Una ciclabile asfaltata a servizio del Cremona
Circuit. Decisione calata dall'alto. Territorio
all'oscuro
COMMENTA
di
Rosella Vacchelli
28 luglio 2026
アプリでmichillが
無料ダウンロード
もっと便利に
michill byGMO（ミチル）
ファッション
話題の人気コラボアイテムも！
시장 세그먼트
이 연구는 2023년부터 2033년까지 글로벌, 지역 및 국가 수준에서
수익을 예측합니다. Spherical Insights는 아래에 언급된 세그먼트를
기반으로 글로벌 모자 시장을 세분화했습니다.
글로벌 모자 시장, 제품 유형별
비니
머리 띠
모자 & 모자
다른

==

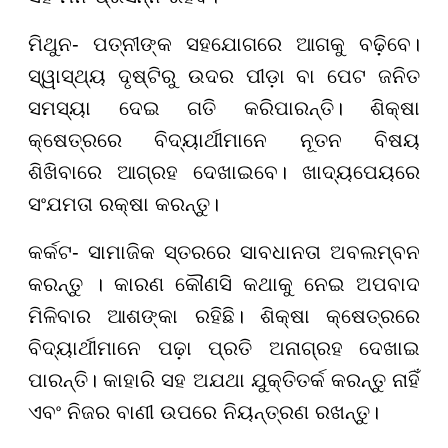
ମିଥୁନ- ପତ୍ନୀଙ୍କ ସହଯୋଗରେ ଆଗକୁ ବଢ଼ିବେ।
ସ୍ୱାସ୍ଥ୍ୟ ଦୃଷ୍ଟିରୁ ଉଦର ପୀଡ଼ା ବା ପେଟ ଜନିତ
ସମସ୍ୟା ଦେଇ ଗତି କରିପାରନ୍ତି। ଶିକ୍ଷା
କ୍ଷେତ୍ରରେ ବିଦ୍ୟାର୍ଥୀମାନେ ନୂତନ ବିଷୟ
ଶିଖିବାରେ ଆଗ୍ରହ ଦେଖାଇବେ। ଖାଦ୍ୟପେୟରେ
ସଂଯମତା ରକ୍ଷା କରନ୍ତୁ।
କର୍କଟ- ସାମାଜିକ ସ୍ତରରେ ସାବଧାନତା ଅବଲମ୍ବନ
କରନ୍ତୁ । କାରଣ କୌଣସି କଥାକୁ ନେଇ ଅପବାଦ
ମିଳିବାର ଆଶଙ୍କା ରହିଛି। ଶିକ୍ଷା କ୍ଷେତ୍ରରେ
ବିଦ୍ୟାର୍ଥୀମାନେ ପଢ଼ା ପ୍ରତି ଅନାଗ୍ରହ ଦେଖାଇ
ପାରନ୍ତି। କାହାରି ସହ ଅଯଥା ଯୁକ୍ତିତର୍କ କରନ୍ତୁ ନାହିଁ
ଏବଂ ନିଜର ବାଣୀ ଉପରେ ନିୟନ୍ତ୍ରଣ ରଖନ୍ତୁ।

---

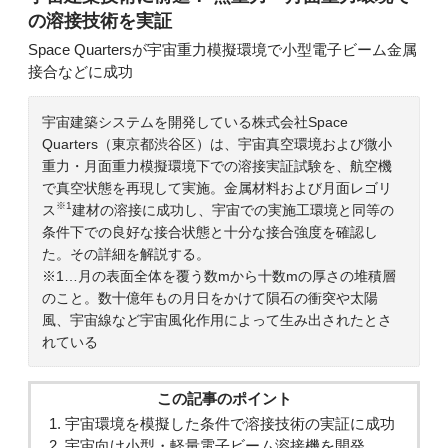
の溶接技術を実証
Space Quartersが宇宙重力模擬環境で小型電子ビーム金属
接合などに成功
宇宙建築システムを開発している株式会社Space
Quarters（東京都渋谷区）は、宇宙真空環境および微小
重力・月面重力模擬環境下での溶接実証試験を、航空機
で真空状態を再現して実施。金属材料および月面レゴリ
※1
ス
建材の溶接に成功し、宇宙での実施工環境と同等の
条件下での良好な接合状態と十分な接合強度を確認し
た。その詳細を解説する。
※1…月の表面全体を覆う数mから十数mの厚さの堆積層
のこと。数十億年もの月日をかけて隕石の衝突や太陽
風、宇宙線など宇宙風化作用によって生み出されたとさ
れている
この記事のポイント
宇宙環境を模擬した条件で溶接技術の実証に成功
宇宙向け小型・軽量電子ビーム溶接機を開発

◆ **Task item**
Please output exactly the lines between the one holding "ମିଥୁନ- ପତ୍ନୀଙ୍କ ସହଯୋଗରେ ଆଗକୁ ବଢ଼ିବେ।" and the one holding "ଏବଂ ନିଜର ବାଣୀ ଉପରେ ନିୟନ୍ତ୍ରଣ ରଖନ୍ତୁ।" in the records above, inclusive, and nothing more.

◆ **Written answer**
ମିଥୁନ- ପତ୍ନୀଙ୍କ ସହଯୋଗରେ ଆଗକୁ ବଢ଼ିବେ।
ସ୍ୱାସ୍ଥ୍ୟ ଦୃଷ୍ଟିରୁ ଉଦର ପୀଡ଼ା ବା ପେଟ ଜନିତ
ସମସ୍ୟା ଦେଇ ଗତି କରିପାରନ୍ତି। ଶିକ୍ଷା
କ୍ଷେତ୍ରରେ ବିଦ୍ୟାର୍ଥୀମାନେ ନୂତନ ବିଷୟ
ଶିଖିବାରେ ଆଗ୍ରହ ଦେଖାଇବେ। ଖାଦ୍ୟପେୟରେ
ସଂଯମତା ରକ୍ଷା କରନ୍ତୁ।
କର୍କଟ- ସାମାଜିକ ସ୍ତରରେ ସାବଧାନତା ଅବଲମ୍ବନ
କରନ୍ତୁ । କାରଣ କୌଣସି କଥାକୁ ନେଇ ଅପବାଦ
ମିଳିବାର ଆଶଙ୍କା ରହିଛି। ଶିକ୍ଷା କ୍ଷେତ୍ରରେ
ବିଦ୍ୟାର୍ଥୀମାନେ ପଢ଼ା ପ୍ରତି ଅନାଗ୍ରହ ଦେଖାଇ
ପାରନ୍ତି। କାହାରି ସହ ଅଯଥା ଯୁକ୍ତିତର୍କ କରନ୍ତୁ ନାହିଁ
ଏବଂ ନିଜର ବାଣୀ ଉପରେ ନିୟନ୍ତ୍ରଣ ରଖନ୍ତୁ।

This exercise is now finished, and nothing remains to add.